Белый конь - Страница 2


К оглавлению

2

Времени для воспоминаний больше не оставалось. В воротах уже показался первый рабочий с киркой и лопатой на плече. Скоро придут и остальные.

В тот самый день меня впервые назначили прорабом, и я волновался, как на первом в жизни экзамене. На работу явился раньше всех, но при виде рабочего сердце у меня екнуло — сегодня я должен был уничтожить неотъемлемую часть моей души. Должен был разрушить то, с чем были связаны счастливейшие дни моей жизни.

А рабочий уже шагал по двору.
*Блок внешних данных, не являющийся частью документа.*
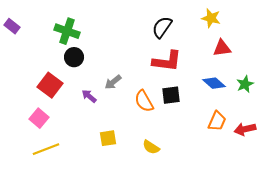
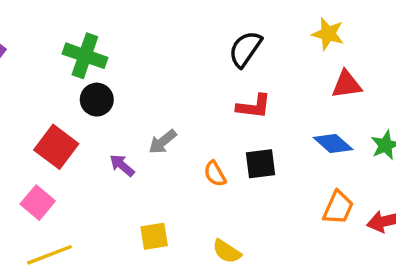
red L-shape: (167, 61) -> (254, 106), size x0.7
orange semicircle: (144, 101) -> (215, 174), size x0.7

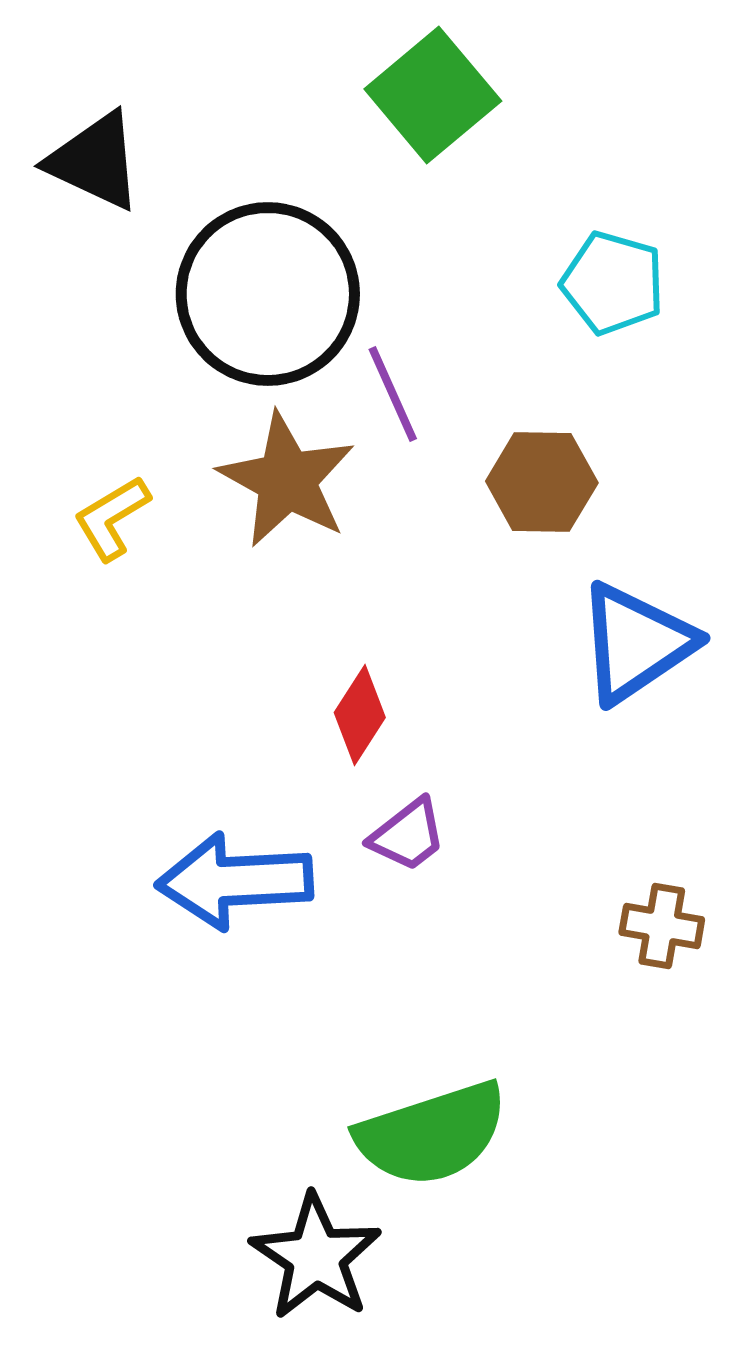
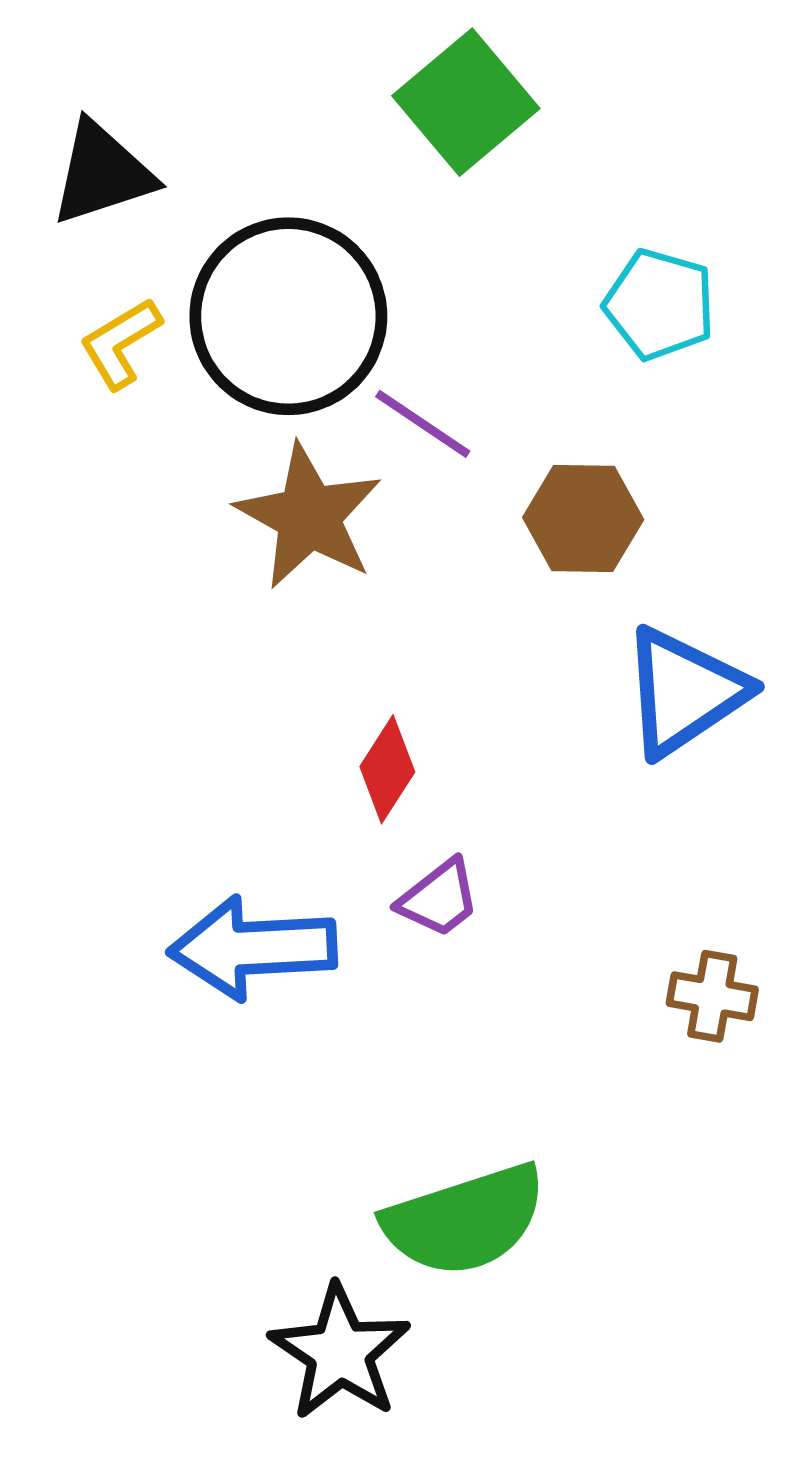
black triangle: (95, 161) -> (102, 173), turned -43
purple line: (393, 394) -> (423, 424), turned -32
yellow L-shape: (112, 518) -> (120, 343), moved

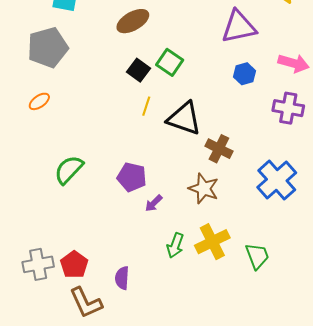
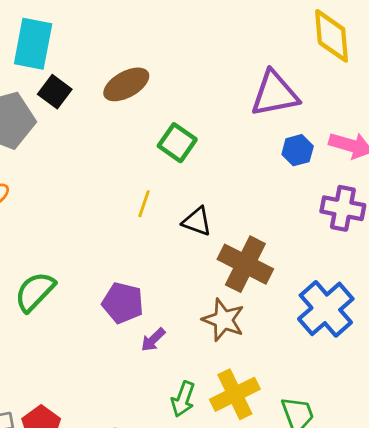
black square: (139, 70) -> (55, 92), moved
blue hexagon: (244, 74) -> (298, 150), moved
black triangle: (184, 118) -> (197, 221), size x0.6
brown cross: (219, 149) -> (245, 264), size x1.4

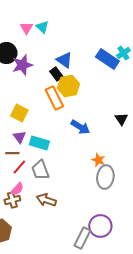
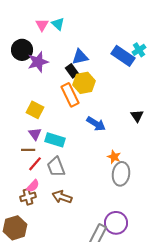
blue triangle: (64, 60) -> (80, 57), turned -48

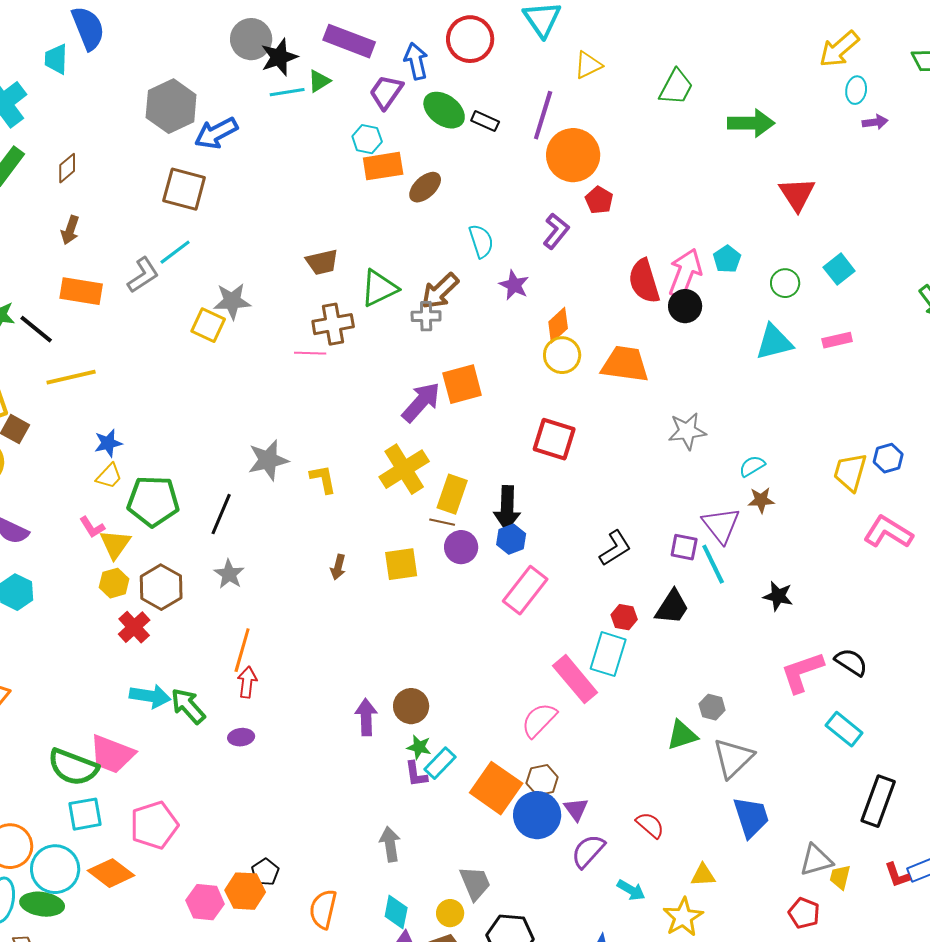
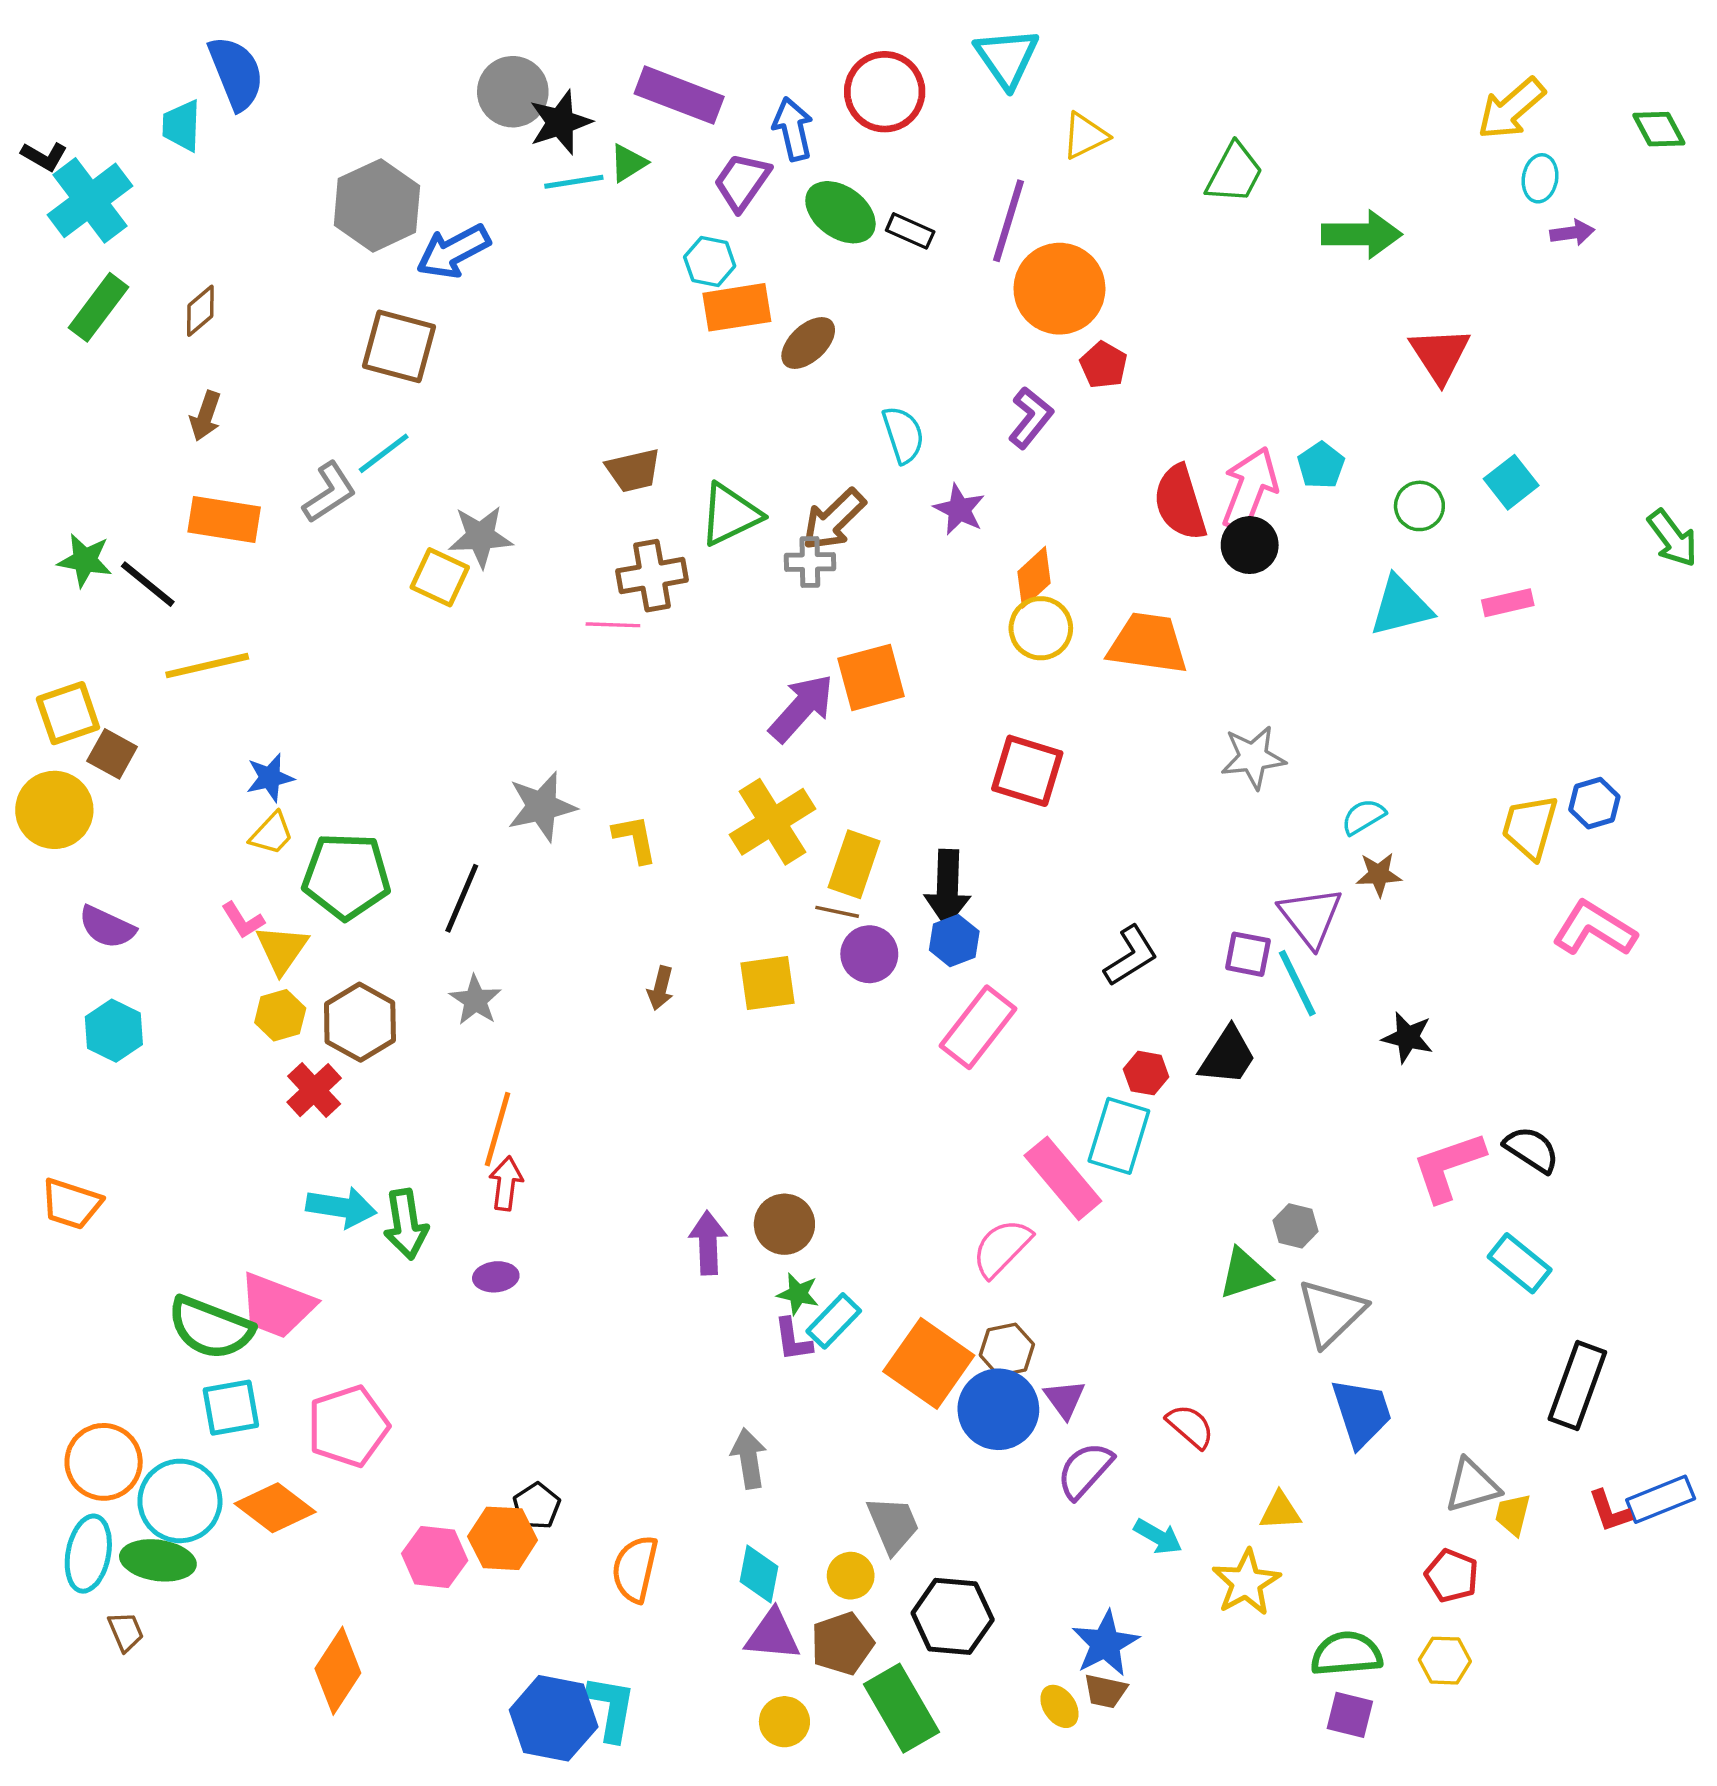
green arrow: (188, 706) -> (406, 1224), turned -147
Прислонив кирку и лопату к стене, он сел на ступеньку, даже не взглянув в мою сторону, как будто меня тут вовсе не было. Он достал из кармана газету и развернул ее. Я хотел подойти, заговорить с ним. Сказать, что здесь я — старший, объяснить, как и с чего мы начнем работу.

Не сделав и двух шагов, я остановился как вкопанный, не в силах отвести глаз от лица рабочего. Оно показалось мне очень знакомым. Приглядевшись внимательней, я узнал его, точно узнал: это рыбак Ладо!

Равнодушие его меня поразило. Он спокойно вошел во двор, сел на ступеньку и погрузился в газету. На свой бывший дом он даже не оглянулся, как будто и не жил здесь никогда, как будто здесь не горел его очаг.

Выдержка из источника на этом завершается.